Because Ka-Ping Yee was involved, and because I have a professional interest in information security, I have been keeping my eye on the California Secretary of State's investigation into electronic voting machines. I'm afraid the initial results are not at all promising for the future of American democracy. Here's the most telling quote from the source code review of the Sequoia system:
Of particular concern is that virtually every software mechanism related to counting votes is exposed, directly or indirectly, to compromise through tampering with equipment that is deployed in the field. In many cases, tampering sufficient to cause compromise requires only brief physical access and may leave behind little or no evidence.
This is hardly a surprise to those who have studied computer intrusion techniques, but clearly wasn't taken into account by the system's designers. The list of vulnerabilities makes me wonder whether the people who designed the system actually had any security training at all. Yet I just know, before I look for it, that the inevitable response of the vendors involved will be to try to minimize the impact of the security issues, just like Microsoft used to (they know better now).

As far as the voting public is concerned all of this might just as well not have happened, since they are neither educated nor encouraged to value their participation in democracy.

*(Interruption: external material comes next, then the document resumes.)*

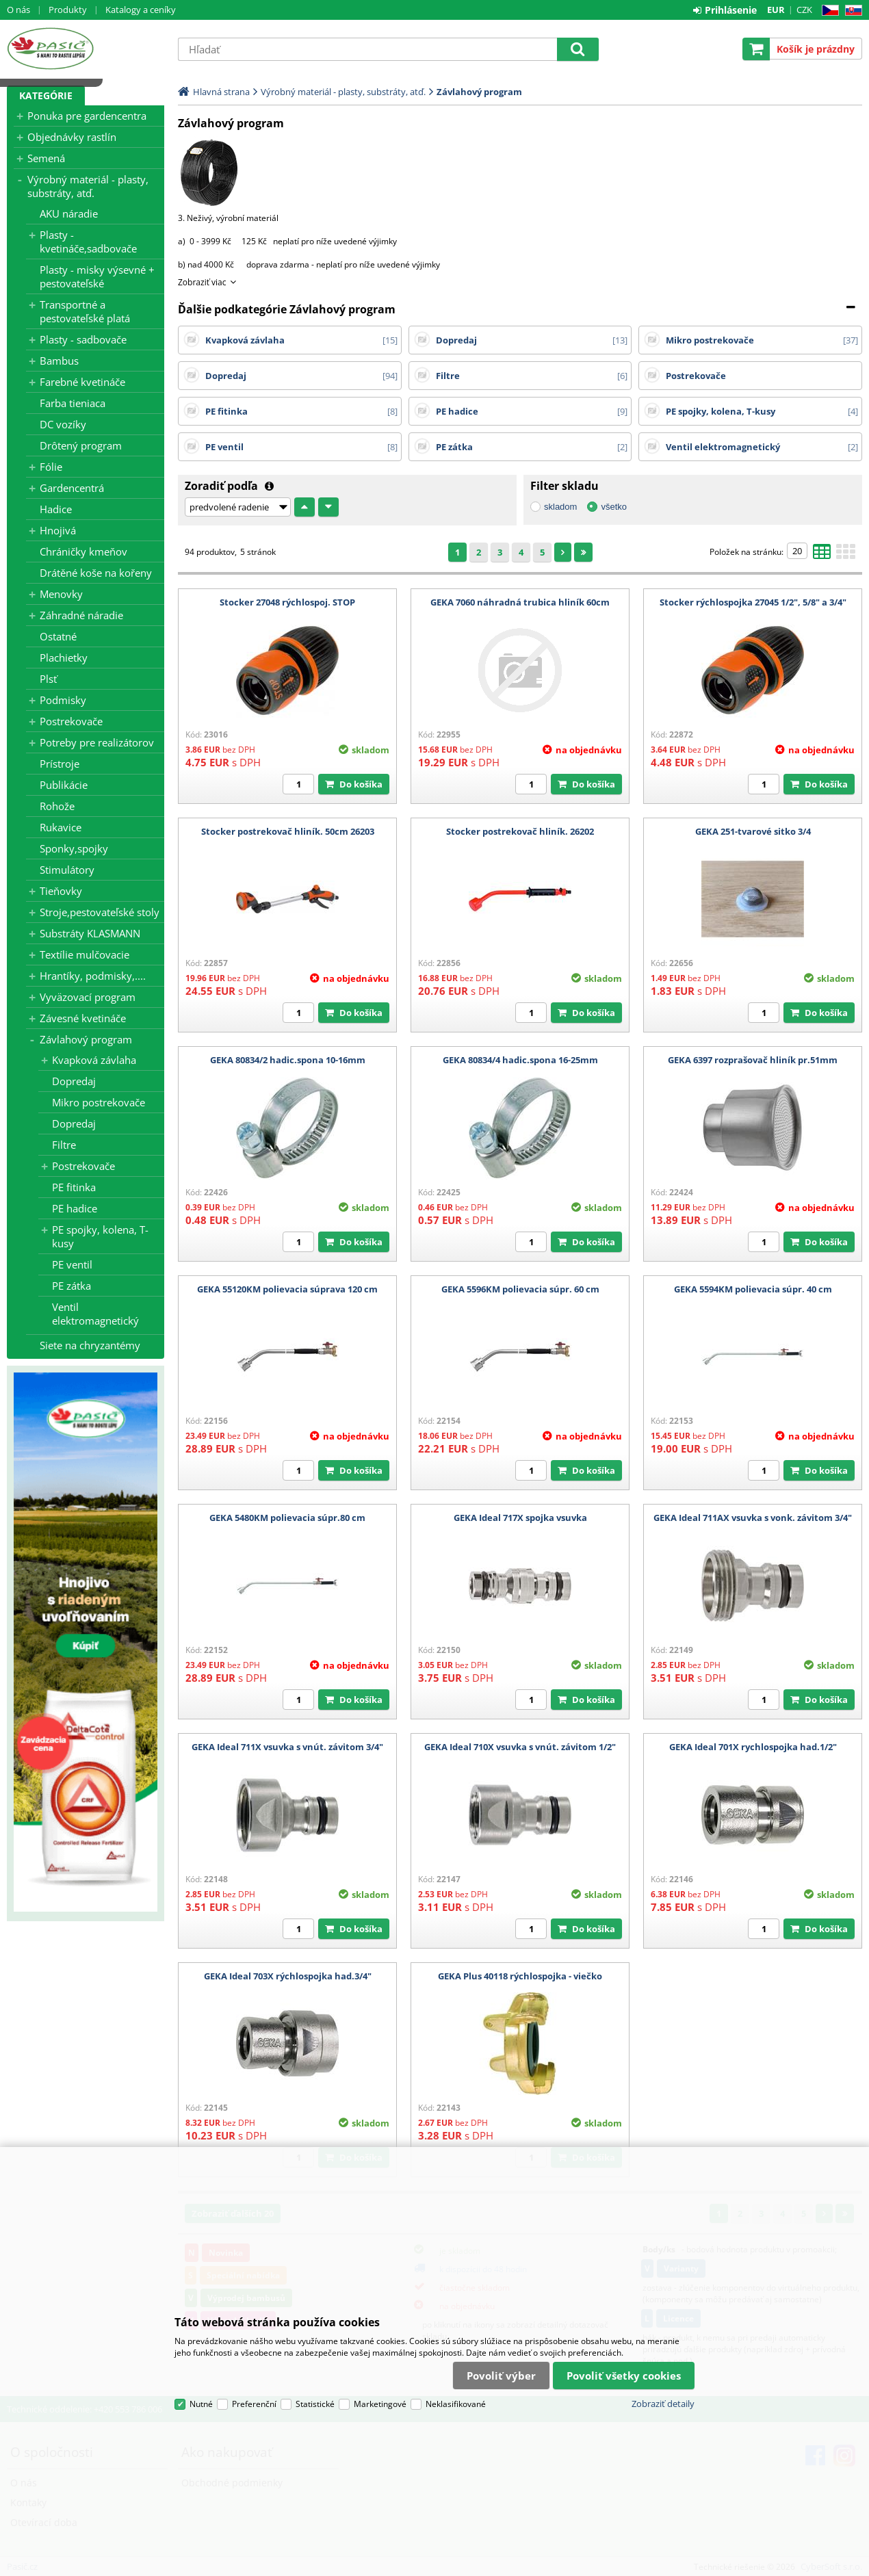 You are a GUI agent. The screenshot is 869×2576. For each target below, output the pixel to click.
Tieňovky (61, 891)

As a result I fully expect that electronic voting systems of dubious security and with no paper audit trail will be even more widely deployed in the next election, with the result that victory will go to the least scrupulous, and no challeneg will be mounted by an apathetic populace.

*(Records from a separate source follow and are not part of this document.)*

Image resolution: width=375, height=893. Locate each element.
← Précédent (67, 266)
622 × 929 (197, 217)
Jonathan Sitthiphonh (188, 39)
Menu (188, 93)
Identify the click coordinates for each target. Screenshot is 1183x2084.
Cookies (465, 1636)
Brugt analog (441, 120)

The depressing thing is that the majority of voters (hey, aren't they supposed to decide who gets elected?) would rather leave the dirty business of politics to someone else. It's easier to keep their heads buried in the sand than engage with the endemic corruption of the democratic process. Perhaps you really do get the government you deserve.

Because I live in the USA I can't really claim to be disinterested, but for the record I am at present merely a disenfranchised immigrant. So I am asking all the citizens I know to take an interest in these issues and force the politicos and bureaucrats to implement a more rigorous and respectful approach to secure voting. There would be a real value to open source voting machines.

3 comments:

john said...

Steve,

I agree with you. But since you stepped to the podium first I let you lead the charge :)

But seriously, I do believe that there is enough interest in the software community that is the call rang out that an effort could be mounted in very short order to produce the code that was not only secure but cross platform compatible. Smells like a Pythonic opportunity doesn't it? Maybe the EFF should lead the charge? They have sufficient standing to get the traction for such an effort mobilized.

Oh and don't be too down on the body politic. The Founders designed the system relatively fool proof. They also I believe realized that politics is not the ration-de-jeure for America hence we only vote every 4 years generally rather than annually. Most folks are just too busy trying to make a living.

Go to the water cooler and ask a political opinion. Most aren't shy, they all have one. So its not lack of interest, just time.

Ken said...

Steve,

It's way too late. There hasn't been an honest national election in at least 50 years - and probably for longer than that.

Even if the elections were 'fair', it wouldn't make a whole lot of difference. The majority of national-level elections are decided on media-created buzz, bought by the candidates. There's an incredible disconnect between what people believe and who they vote for. (The pollsters don't help either - reading the texts of the questions make it quite clear that they're looking to get specific answers.)

Yes, we've gotten the government we deserve, God help us all.

Steve said...

Well, given President Bush's latest attack on civil liberties we have to assume that the "land of the free and the home of the brave" has become the land of the oppressed and the home of the fearful.

It's really sad - America has such potential, but in practice is an object lesson in how to abuse power and render the populace politically impotent.